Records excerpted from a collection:
Content starts
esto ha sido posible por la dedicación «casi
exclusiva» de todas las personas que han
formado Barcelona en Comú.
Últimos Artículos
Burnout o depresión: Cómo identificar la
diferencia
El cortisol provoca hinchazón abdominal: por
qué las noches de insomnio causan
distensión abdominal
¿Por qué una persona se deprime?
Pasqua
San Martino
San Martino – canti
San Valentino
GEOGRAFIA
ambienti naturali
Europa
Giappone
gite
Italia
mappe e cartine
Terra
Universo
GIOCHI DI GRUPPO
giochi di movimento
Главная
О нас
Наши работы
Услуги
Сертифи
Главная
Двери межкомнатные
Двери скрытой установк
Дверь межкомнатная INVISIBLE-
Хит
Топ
Content ends
Content starts
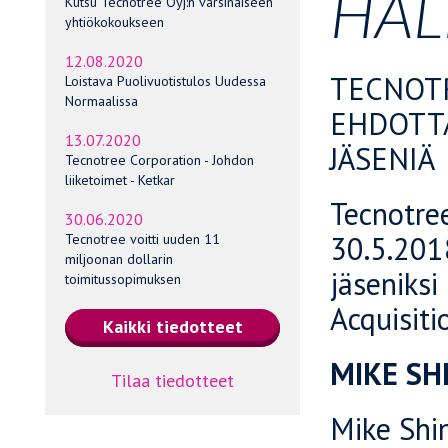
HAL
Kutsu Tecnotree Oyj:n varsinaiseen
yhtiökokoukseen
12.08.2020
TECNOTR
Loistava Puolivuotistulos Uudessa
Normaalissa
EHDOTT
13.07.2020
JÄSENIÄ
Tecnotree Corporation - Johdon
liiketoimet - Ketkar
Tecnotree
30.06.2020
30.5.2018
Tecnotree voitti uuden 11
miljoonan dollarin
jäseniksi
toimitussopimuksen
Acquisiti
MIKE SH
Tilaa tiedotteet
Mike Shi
Content ends
Content starts
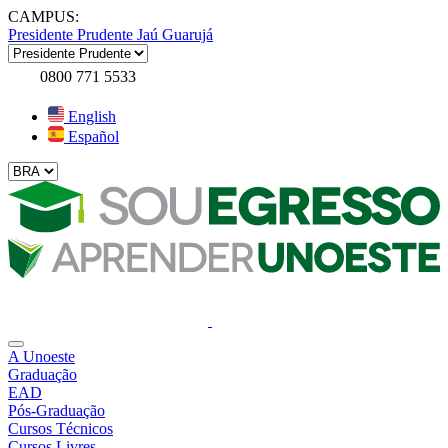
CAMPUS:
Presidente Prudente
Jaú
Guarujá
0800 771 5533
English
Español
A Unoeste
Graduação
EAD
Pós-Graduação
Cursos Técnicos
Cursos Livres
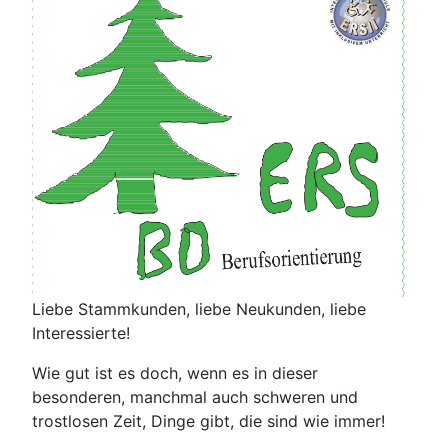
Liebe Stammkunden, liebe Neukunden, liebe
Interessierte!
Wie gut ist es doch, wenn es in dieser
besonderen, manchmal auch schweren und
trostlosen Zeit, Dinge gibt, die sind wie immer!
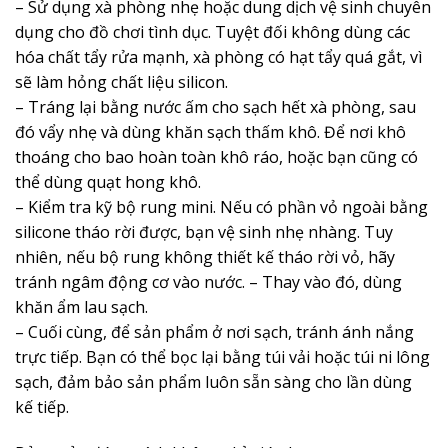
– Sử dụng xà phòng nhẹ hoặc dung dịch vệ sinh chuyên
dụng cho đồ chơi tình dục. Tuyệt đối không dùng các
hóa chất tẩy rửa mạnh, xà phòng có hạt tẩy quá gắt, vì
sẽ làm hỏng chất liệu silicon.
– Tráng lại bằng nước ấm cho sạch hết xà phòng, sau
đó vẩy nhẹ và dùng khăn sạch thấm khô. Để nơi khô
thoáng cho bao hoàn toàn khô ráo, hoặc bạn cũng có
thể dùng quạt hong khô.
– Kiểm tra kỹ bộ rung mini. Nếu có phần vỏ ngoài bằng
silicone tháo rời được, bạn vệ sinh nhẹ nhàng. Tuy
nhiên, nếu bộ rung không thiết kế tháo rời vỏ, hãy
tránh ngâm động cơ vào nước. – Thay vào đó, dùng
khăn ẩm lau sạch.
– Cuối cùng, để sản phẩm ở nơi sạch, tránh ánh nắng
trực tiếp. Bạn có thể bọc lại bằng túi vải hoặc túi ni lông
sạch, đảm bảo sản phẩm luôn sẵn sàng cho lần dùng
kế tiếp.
Content ends
What the task asks: Would you copy the lines above exactly, starting with the one that has "Cursos Técnicos" and ending with the one that has "xà phòng, sau", both included, without the pictures?

Response:
Cursos Técnicos
Cursos Livres
Liebe Stammkunden, liebe Neukunden, liebe
Interessierte!
Wie gut ist es doch, wenn es in dieser
besonderen, manchmal auch schweren und
trostlosen Zeit, Dinge gibt, die sind wie immer!
– Sử dụng xà phòng nhẹ hoặc dung dịch vệ sinh chuyên
dụng cho đồ chơi tình dục. Tuyệt đối không dùng các
hóa chất tẩy rửa mạnh, xà phòng có hạt tẩy quá gắt, vì
sẽ làm hỏng chất liệu silicon.
– Tráng lại bằng nước ấm cho sạch hết xà phòng, sau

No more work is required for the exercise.